Task description:
Verbatim reproduction of the entries is required; images must be omitted.

Listed entries:
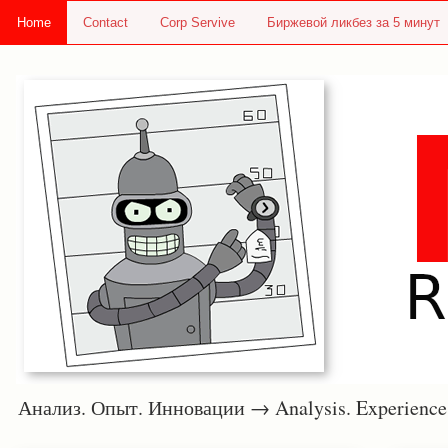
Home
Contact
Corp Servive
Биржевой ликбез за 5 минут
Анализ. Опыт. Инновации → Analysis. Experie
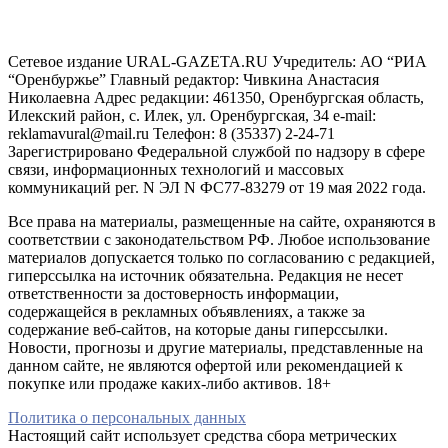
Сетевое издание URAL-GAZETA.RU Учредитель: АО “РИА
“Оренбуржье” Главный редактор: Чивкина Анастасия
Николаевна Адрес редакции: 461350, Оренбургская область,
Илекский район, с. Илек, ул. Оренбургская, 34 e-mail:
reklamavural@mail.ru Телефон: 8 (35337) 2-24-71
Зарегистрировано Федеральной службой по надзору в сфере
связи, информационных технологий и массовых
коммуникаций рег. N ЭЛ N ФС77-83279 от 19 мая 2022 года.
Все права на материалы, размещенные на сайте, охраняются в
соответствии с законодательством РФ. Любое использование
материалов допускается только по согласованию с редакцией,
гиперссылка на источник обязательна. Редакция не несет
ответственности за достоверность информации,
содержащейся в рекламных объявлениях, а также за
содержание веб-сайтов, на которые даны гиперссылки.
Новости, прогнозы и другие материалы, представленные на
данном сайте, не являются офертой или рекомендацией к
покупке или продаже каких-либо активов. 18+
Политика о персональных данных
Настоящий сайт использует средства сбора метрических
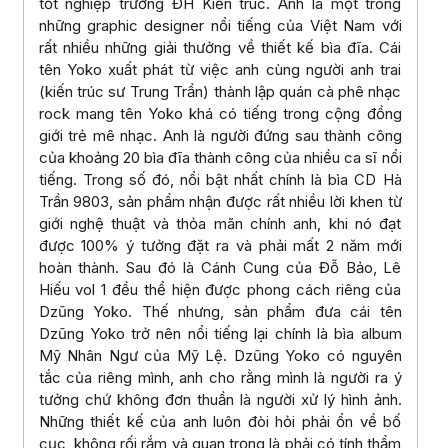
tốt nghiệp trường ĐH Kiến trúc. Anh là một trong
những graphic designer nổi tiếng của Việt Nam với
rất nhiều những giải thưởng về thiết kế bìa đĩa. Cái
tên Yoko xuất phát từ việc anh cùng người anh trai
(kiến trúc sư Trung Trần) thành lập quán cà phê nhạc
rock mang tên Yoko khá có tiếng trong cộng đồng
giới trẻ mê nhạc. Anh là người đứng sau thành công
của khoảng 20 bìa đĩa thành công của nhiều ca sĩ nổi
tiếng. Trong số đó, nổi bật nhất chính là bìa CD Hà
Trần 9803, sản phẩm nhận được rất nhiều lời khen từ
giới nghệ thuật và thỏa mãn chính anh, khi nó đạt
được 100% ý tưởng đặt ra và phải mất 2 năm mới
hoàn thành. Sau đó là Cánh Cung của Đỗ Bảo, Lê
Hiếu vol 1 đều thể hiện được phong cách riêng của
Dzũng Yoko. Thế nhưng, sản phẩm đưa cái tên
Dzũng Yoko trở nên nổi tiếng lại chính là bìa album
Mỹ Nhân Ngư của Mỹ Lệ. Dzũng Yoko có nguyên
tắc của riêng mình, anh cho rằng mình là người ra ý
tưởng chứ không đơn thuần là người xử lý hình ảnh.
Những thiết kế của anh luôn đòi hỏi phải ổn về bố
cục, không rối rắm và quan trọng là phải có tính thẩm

Response area:
Home
Contact
Corp Servive
Биржевой ликбез за 5 минут
Анализ. Опыт. Инновации → Analysis. Experie
Сетевое издание URAL-GAZETA.RU Учредитель: АО “РИА
“Оренбуржье” Главный редактор: Чивкина Анастасия
Николаевна Адрес редакции: 461350, Оренбургская область,
Илекский район, с. Илек, ул. Оренбургская, 34 e-mail:
reklamavural@mail.ru Телефон: 8 (35337) 2-24-71
Зарегистрировано Федеральной службой по надзору в сфере
связи, информационных технологий и массовых
коммуникаций рег. N ЭЛ N ФС77-83279 от 19 мая 2022 года.
Все права на материалы, размещенные на сайте, охраняются в
соответствии с законодательством РФ. Любое использование
материалов допускается только по согласованию с редакцией,
гиперссылка на источник обязательна. Редакция не несет
ответственности за достоверность информации,
содержащейся в рекламных объявлениях, а также за
содержание веб-сайтов, на которые даны гиперссылки.
Новости, прогнозы и другие материалы, представленные на
данном сайте, не являются офертой или рекомендацией к
покупке или продаже каких-либо активов. 18+
Политика о персональных данных
Настоящий сайт использует средства сбора метрических
tốt nghiệp trường ĐH Kiến trúc. Anh là một trong
những graphic designer nổi tiếng của Việt Nam với
rất nhiều những giải thưởng về thiết kế bìa đĩa. Cái
tên Yoko xuất phát từ việc anh cùng người anh trai
(kiến trúc sư Trung Trần) thành lập quán cà phê nhạc
rock mang tên Yoko khá có tiếng trong cộng đồng
giới trẻ mê nhạc. Anh là người đứng sau thành công
của khoảng 20 bìa đĩa thành công của nhiều ca sĩ nổi
tiếng. Trong số đó, nổi bật nhất chính là bìa CD Hà
Trần 9803, sản phẩm nhận được rất nhiều lời khen từ
giới nghệ thuật và thỏa mãn chính anh, khi nó đạt
được 100% ý tưởng đặt ra và phải mất 2 năm mới
hoàn thành. Sau đó là Cánh Cung của Đỗ Bảo, Lê
Hiếu vol 1 đều thể hiện được phong cách riêng của
Dzũng Yoko. Thế nhưng, sản phẩm đưa cái tên
Dzũng Yoko trở nên nổi tiếng lại chính là bìa album
Mỹ Nhân Ngư của Mỹ Lệ. Dzũng Yoko có nguyên
tắc của riêng mình, anh cho rằng mình là người ra ý
tưởng chứ không đơn thuần là người xử lý hình ảnh.
Những thiết kế của anh luôn đòi hỏi phải ổn về bố
cục, không rối rắm và quan trọng là phải có tính thẩm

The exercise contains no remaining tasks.